About This Piece
Botany Pond is from my series of cityscape paintings that feature the Main Quadrangle at the University of Chicago campus. Botany Pond at the University of Chicago was originally built as an outdoor research lab by John Coulter, who was the first chair of the botany department at the university. The traditional grey, stone Gothic buildings in the background contrast with the red, blue and green colors used to portray today’s students in the foreground. The painting won first prize at the South Side Impressions exhibit, Beverly Art Center in Chicago.
A Love Affair With Colors. I use color as a driving force to create art that is recognizable to the viewer, yet abstracted from a literal representation. This interplay of abstraction and realism in my art is akin to abstract realism. In this approach, I find inspiration in the art of Milton Avery.

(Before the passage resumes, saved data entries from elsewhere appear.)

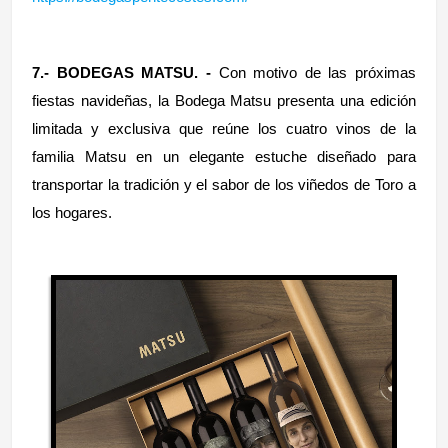
7.- BODEGAS MATSU. -
Con motivo de las próximas
fiestas navideñas, la Bodega Matsu presenta una edición
limitada y exclusiva que reúne los cuatro vinos de la
familia Matsu en un elegante estuche diseñado para
transportar la tradición y el sabor de los viñedos de Toro a
los hogares.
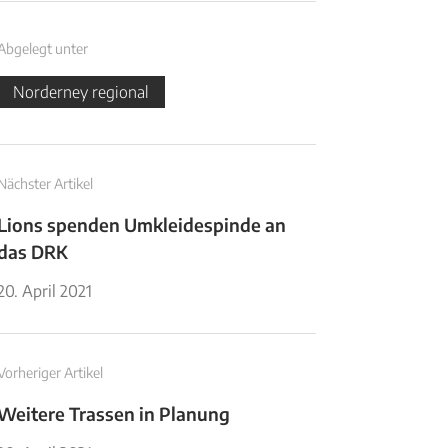
Abgelegt unter
Norderney regional
Nächster Artikel
Lions spenden Umkleidespinde an
das DRK
20. April 2021
Vorheriger Artikel
Weitere Trassen in Planung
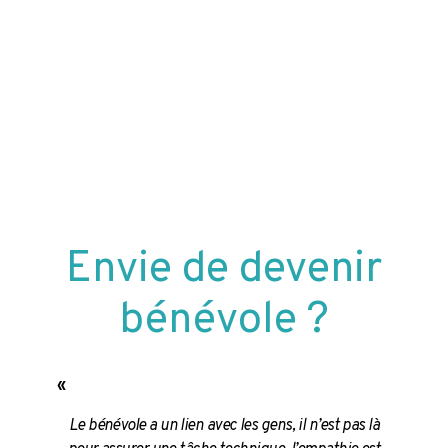
Envie de devenir
bénévole ?
«
Le bénévole a un lien avec les gens, il n’est pas là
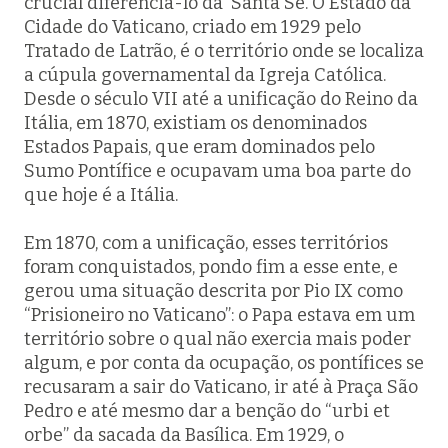
crucial diferenciá-lo da Santa Sé. O Estado da
Cidade do Vaticano, criado em 1929 pelo
Tratado de Latrão, é o território onde se localiza
a cúpula governamental da Igreja Católica.
Desde o século VII até a unificação do Reino da
Itália, em 1870, existiam os denominados
Estados Papais, que eram dominados pelo
Sumo Pontífice e ocupavam uma boa parte do
que hoje é a Itália.
Em 1870, com a unificação, esses territórios
foram conquistados, pondo fim a esse ente, e
gerou uma situação descrita por Pio IX como
“Prisioneiro no Vaticano”: o Papa estava em um
território sobre o qual não exercia mais poder
algum, e por conta da ocupação, os pontífices se
recusaram a sair do Vaticano, ir até à Praça São
Pedro e até mesmo dar a benção do “
urbi et
orbe”
da sacada da Basílica. Em 1929, o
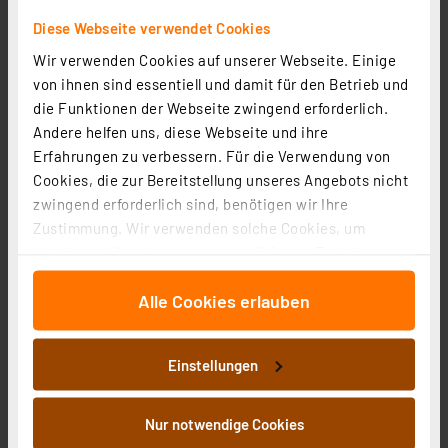
Beschattungsset für Homematic IP mit Rollladenaktor
Diese Webseite verwendet Cookies
und 10-Nm mechanischer Rohrmotor SW40
Wir verwenden Cookies auf unserer Webseite. Einige
Artikel-Nr. 144388
von ihnen sind essentiell und damit für den Betrieb und
1
2
3
4
5
(3)
die Funktionen der Webseite zwingend erforderlich.
Andere helfen uns, diese Webseite und ihre
99,95 €
Erfahrungen zu verbessern. Für die Verwendung von
inkl. MwSt.
Cookies, die zur Bereitstellung unseres Angebots nicht
Informationen zu Versandkosten
zwingend erforderlich sind, benötigen wir Ihre
Zustimmung. Wir verwenden solche Cookies, um
Inhalte und Anzeigen zu personalisieren, Funktionen
für soziale Medien anbieten zu können und die Zugriffe
Alle Cookies erlauben
auf unsere Website zu analysieren. Außerdem geben
wir Informationen zu Ihrer Verwendung unserer Website
an unsere Partner für soziale Medien, Werbung und
Einstellungen
Analysen weiter. Unsere Partner führen diese
Informationen möglicherweise mit weiteren Daten
zusammen, die Sie ihnen bereitgestellt haben oder die
Nur notwendige Cookies
sie im Rahmen Ihrer Nutzung der Dienste gesammelt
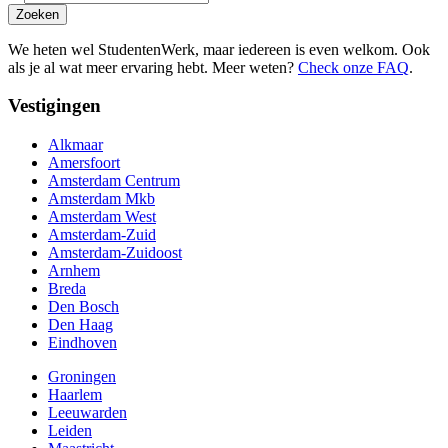
Zoeken
We heten wel StudentenWerk, maar iedereen is even welkom. Ook
als je al wat meer ervaring hebt. Meer weten?
Check onze FAQ
.
Vestigingen
Alkmaar
Amersfoort
Amsterdam Centrum
Amsterdam Mkb
Amsterdam West
Amsterdam-Zuid
Amsterdam-Zuidoost
Arnhem
Breda
Den Bosch
Den Haag
Eindhoven
Groningen
Haarlem
Leeuwarden
Leiden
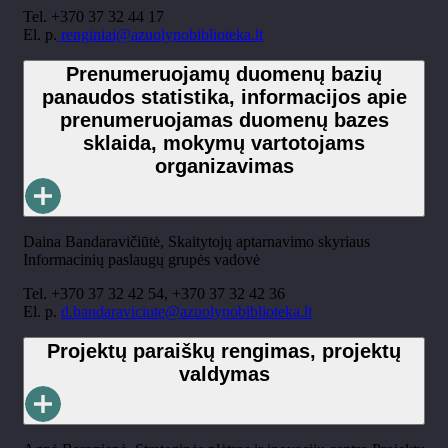
Tel. +370 37 32 44 17
El. p.
renginiai@azuolynobiblioteka.lt
Prenumeruojamų duomenų bazių
panaudos statistika, informacijos apie
prenumeruojamas duomenų bazes
sklaida, mokymų vartotojams
organizavimas
Daina Bandaravičiūtė, Skaitytojų aptarnavimo skyriaus
Informacinių paslaugų grupės vadovė
Tel. +370 37 32 42 54, +370 37 32 42 36
El. p.
d.bandaraviciute@azuolynobiblioteka.lt
Projektų paraiškų rengimas, projektų
valdymas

In carving out the elements of the painting, I use strong dark lines to give the art movement and delineate the objects portrayed. For added visual variety and movement, I graduate the values from very light to dark moving across the canvas. These contrasting color values offer borders and outlines to explore, similar to catching a look at an image in shade or direct sunlight, adjacent but distinct. Often, I layer one color over another, letting each layer peek through and add its contribution. Small, quick dashes of high-key colors dance across the painting for subtle stimulation and movement. I often paint using realistic techniques: lighting, perspective, and modeling. My manner of paint application, though, creates a contemporary feel to the finished work by using flattened objects, textures, partial overlays of color, and strong, carved out shapes.
My art presents the interplay between abstraction and realism across genres including figurative art, cityscapes of Chicago scenes, and landscapes, as well as still life paintings. My recent digital art series also explores the interplay of representational photography with digital transformations that present a more abstract view.